52 albums – week 9

I am a Bird Now: Antony & the Johnson's

The more I write (and it’s been a while since I’ve written regularly) the more themes seem to emerge from the ether. For instance I didn’t realise I had such an interest in birds but references to them seem to be appearing regularly in this journal. To wit, this weeks choice of I am a Bird Now. I guess even a cursory glance at the Journals title would have given something away but in all honesty “Goodbye Albatross” came about in response to a conversation with my 14-year-old son about Band names. I suggested “Goodbye Albatross” to which he demurred, well derided would be more accurate. Preferring the name “The Dead Links” (think computers) which is probably more where a 14-year-old with ideas of a garage band would be heading. Anyway not wanting to waste a good moniker I appropriated it for this blog. I’ve noticed my unwitting pre-occupation with birds popping up on various posts throughout these ramblings. To draw a long bow my Christian name was chosen by my Mother in admiration of the English poet Francis Brett Young, in particular one poem, The Swallows (insert here). Despite that I couldn’t tell you the difference between a Cockatoo and a Corella! Birds are still cool in my world though.

Moving on from all things ornithological.

I am a Bird Now took my breath away when I first heard it a few years back. I remember playing it in its entirety on the long commute out to Campbelltown. I have a clear recollection of pulling into the car park at work and dragging a colleague, Jim away from his running 4wd to listen to this “amazing singer”. It’s been a long time since someones voice so singular, so unique, so captivated.

I’ve probably struggled to get something down on paper with this album. I’ve read a lot of reviews on-line to try to make sense of why this music has lodged itself inside like a shard of glass. A few comments have stood out. “Baroque music” was one description that resonated. I’m not exactly sure what it, “Baroque” means but I get a sense of it in Antony’s music. The links to Lou Reed were also referenced in a lot of reviews. At the start of Antony Hegarty’s career, (he was originally a back-up vocalist for Lou Reed) Lou was his ‘champion’ for want of a better word. Once Antony’s star began to ascend and they were on a more even footing they toured together. Antony taking over the stage to perform his rendition of a song Lou wrote for the Velvet Underground, Candy Says (the image heading this week’s post is of “Candy Darling on her Death Bed”). Cementing the relationship on Antony’s debut Album is Lou Reed’s unmistakable vocals gracing Fistful of Love. But delving behind the collaborations with Mr Reed looms the figure of Andy Warhol. I’m guessing “Littl” Antony has drunk deeply from the “Factory” crucible, nodding his head to the Peroxide shocked, Savant of the Art world both stylistically & perhaps a little reverentially.

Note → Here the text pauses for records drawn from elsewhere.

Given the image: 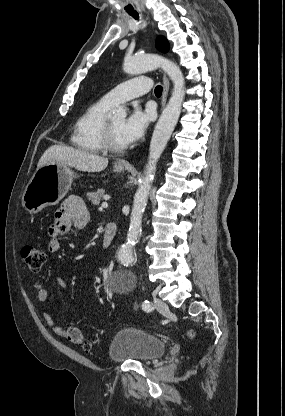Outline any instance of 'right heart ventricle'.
<instances>
[{
    "label": "right heart ventricle",
    "instance_id": "obj_1",
    "mask_svg": "<svg viewBox=\"0 0 285 416\" xmlns=\"http://www.w3.org/2000/svg\"><path fill=\"white\" fill-rule=\"evenodd\" d=\"M103 99L90 103L77 118L71 133L73 147L86 154L104 151L100 139V126L109 108Z\"/></svg>",
    "mask_w": 285,
    "mask_h": 416
}]
</instances>
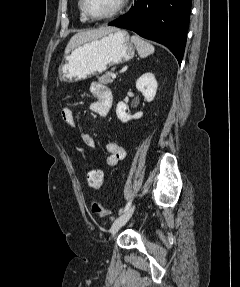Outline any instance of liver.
<instances>
[{
    "label": "liver",
    "instance_id": "1",
    "mask_svg": "<svg viewBox=\"0 0 240 287\" xmlns=\"http://www.w3.org/2000/svg\"><path fill=\"white\" fill-rule=\"evenodd\" d=\"M116 29H117L116 27H112V26H103L98 29L78 32L74 36H72L70 41L68 42L65 48V54L69 53L72 49H74L75 47L87 41L100 38L106 35L107 33H110Z\"/></svg>",
    "mask_w": 240,
    "mask_h": 287
}]
</instances>
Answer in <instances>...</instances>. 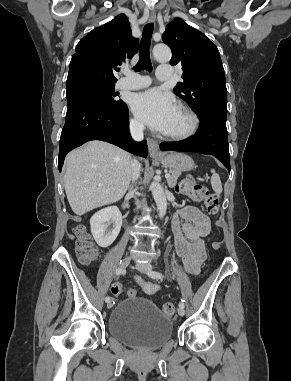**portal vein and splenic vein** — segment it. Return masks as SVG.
<instances>
[{
    "instance_id": "obj_1",
    "label": "portal vein and splenic vein",
    "mask_w": 291,
    "mask_h": 381,
    "mask_svg": "<svg viewBox=\"0 0 291 381\" xmlns=\"http://www.w3.org/2000/svg\"><path fill=\"white\" fill-rule=\"evenodd\" d=\"M170 177V174L169 173H166L165 174V178L168 179Z\"/></svg>"
}]
</instances>
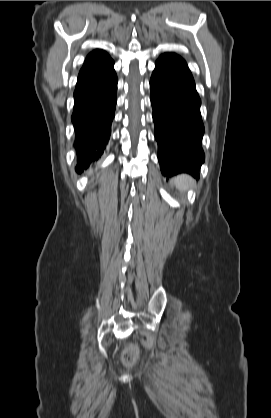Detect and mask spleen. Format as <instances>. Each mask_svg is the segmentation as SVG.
<instances>
[{
	"label": "spleen",
	"instance_id": "obj_1",
	"mask_svg": "<svg viewBox=\"0 0 271 418\" xmlns=\"http://www.w3.org/2000/svg\"><path fill=\"white\" fill-rule=\"evenodd\" d=\"M173 183L180 192L185 193L193 185L194 181L189 175L181 174L173 178Z\"/></svg>",
	"mask_w": 271,
	"mask_h": 418
}]
</instances>
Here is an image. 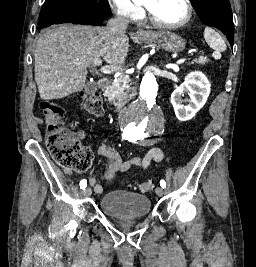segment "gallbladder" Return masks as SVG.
Masks as SVG:
<instances>
[{"label":"gallbladder","mask_w":256,"mask_h":267,"mask_svg":"<svg viewBox=\"0 0 256 267\" xmlns=\"http://www.w3.org/2000/svg\"><path fill=\"white\" fill-rule=\"evenodd\" d=\"M94 90H96L95 82H88V84L85 88L86 94H91V92H94Z\"/></svg>","instance_id":"gallbladder-1"}]
</instances>
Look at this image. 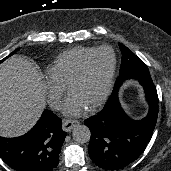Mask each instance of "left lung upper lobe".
<instances>
[{
	"mask_svg": "<svg viewBox=\"0 0 171 171\" xmlns=\"http://www.w3.org/2000/svg\"><path fill=\"white\" fill-rule=\"evenodd\" d=\"M119 47L122 52V64L113 92L108 101L118 95L121 84L127 79H136L142 85L152 83L148 67L145 63L123 44L119 43Z\"/></svg>",
	"mask_w": 171,
	"mask_h": 171,
	"instance_id": "1",
	"label": "left lung upper lobe"
}]
</instances>
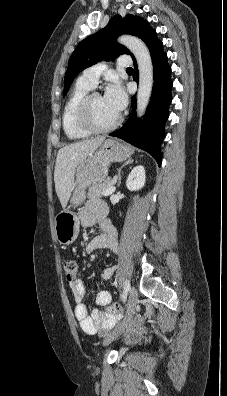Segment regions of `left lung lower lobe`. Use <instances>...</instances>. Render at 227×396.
<instances>
[{"label": "left lung lower lobe", "mask_w": 227, "mask_h": 396, "mask_svg": "<svg viewBox=\"0 0 227 396\" xmlns=\"http://www.w3.org/2000/svg\"><path fill=\"white\" fill-rule=\"evenodd\" d=\"M154 66V84L152 96L143 119L136 118V98L132 97V113L127 122L110 136L118 137L126 142L150 153L161 166L160 144L164 138V126L169 116V105L172 101L171 67L167 62V55L162 42L156 38L148 43ZM137 80V63L133 57Z\"/></svg>", "instance_id": "0a47b994"}]
</instances>
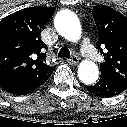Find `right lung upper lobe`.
<instances>
[{
  "label": "right lung upper lobe",
  "instance_id": "cb5924a9",
  "mask_svg": "<svg viewBox=\"0 0 127 127\" xmlns=\"http://www.w3.org/2000/svg\"><path fill=\"white\" fill-rule=\"evenodd\" d=\"M54 10L29 7L0 21V81L18 76L41 78L55 69L46 64V45L39 37Z\"/></svg>",
  "mask_w": 127,
  "mask_h": 127
}]
</instances>
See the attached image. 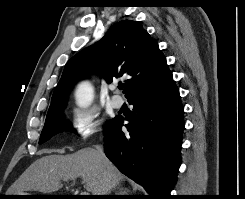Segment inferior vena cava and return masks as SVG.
Returning <instances> with one entry per match:
<instances>
[{
  "instance_id": "obj_1",
  "label": "inferior vena cava",
  "mask_w": 245,
  "mask_h": 199,
  "mask_svg": "<svg viewBox=\"0 0 245 199\" xmlns=\"http://www.w3.org/2000/svg\"><path fill=\"white\" fill-rule=\"evenodd\" d=\"M96 151H97L99 157L102 159V161L105 162L107 160V158L104 154L103 147L100 145H97ZM110 189H111V186H110L109 177H108V175H105L104 184H103L101 193H99V195H109Z\"/></svg>"
}]
</instances>
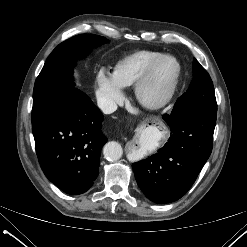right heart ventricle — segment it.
<instances>
[{"label": "right heart ventricle", "instance_id": "e07e8e85", "mask_svg": "<svg viewBox=\"0 0 247 247\" xmlns=\"http://www.w3.org/2000/svg\"><path fill=\"white\" fill-rule=\"evenodd\" d=\"M162 53L150 50L133 52L120 59L113 68V77L122 86L128 87L137 82L148 66Z\"/></svg>", "mask_w": 247, "mask_h": 247}]
</instances>
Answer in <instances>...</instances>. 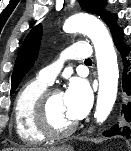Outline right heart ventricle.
I'll use <instances>...</instances> for the list:
<instances>
[{
    "mask_svg": "<svg viewBox=\"0 0 131 151\" xmlns=\"http://www.w3.org/2000/svg\"><path fill=\"white\" fill-rule=\"evenodd\" d=\"M48 84L39 79L26 83L15 99L14 125L21 140L29 144L41 143L45 140L34 120L35 106L41 94L47 89Z\"/></svg>",
    "mask_w": 131,
    "mask_h": 151,
    "instance_id": "right-heart-ventricle-1",
    "label": "right heart ventricle"
}]
</instances>
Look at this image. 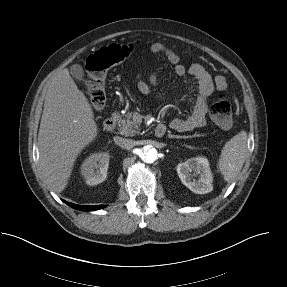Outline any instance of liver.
Masks as SVG:
<instances>
[{"label":"liver","instance_id":"obj_1","mask_svg":"<svg viewBox=\"0 0 287 287\" xmlns=\"http://www.w3.org/2000/svg\"><path fill=\"white\" fill-rule=\"evenodd\" d=\"M97 133L86 96L69 70H61L49 82L38 132L40 166L54 191L66 188L74 162Z\"/></svg>","mask_w":287,"mask_h":287}]
</instances>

The obvious and immediate theme on I am a Bird Now is that of gender identity. It’s inescapable, a giant multi-limbed Gorgon with its tendrils running through all the lyrics. But and this is important; In taking this platform he is not manipulating controversy and its attendant fame like say, Madonna or Lady GaGa or even earlier, David Bowie. There is never a moment when you doubt the validity of Antony’s own questioning. The legitimacy of his pain, or the confusion, the fear and the loneliness that limp alongside the music. In the end the ambiguity about his Sexuality means little and the question of which gender he is addressing is meaningless.
Expecting to be alienated by themes that seem far removed from my pedestrian lifestyle in the suburbs I found myself connecting with these beautiful and  intimate revelations.

Standout songs are hard to pick. It is a very cohesive album that doesn’t lend itself to carving out songs like wedges from a block of cheese. Boy George acquits himself admirably on You are my Sister. The Gospel inspired pounding of the keyboards on What Can I Do, driving the song along in the absence of drums is just gorgeous.
It’s not immediately obvious but there is a lot of Joy throughout this album. Yes! His darker preoccupations capture your immediate attention but there is elation there too. In For Today I am a Boy, in Fistful of Love, in Free at Last.

There was a line in one of the many reviews I read, “Drowning in Antony’s Voice” and if one line can possibly sum up such a talent, then this one does so.

For more of Antony’s heavenly voice it’s hard to go past Candy Says. Watch it to the end and wait for Lou Reeds expression as the song wraps itself up. I think that he is lost for words. Part stunned, part admiration, part gratitude? I’m not sure which, perhaps it’s all of those emotions but it’s a lovely moment.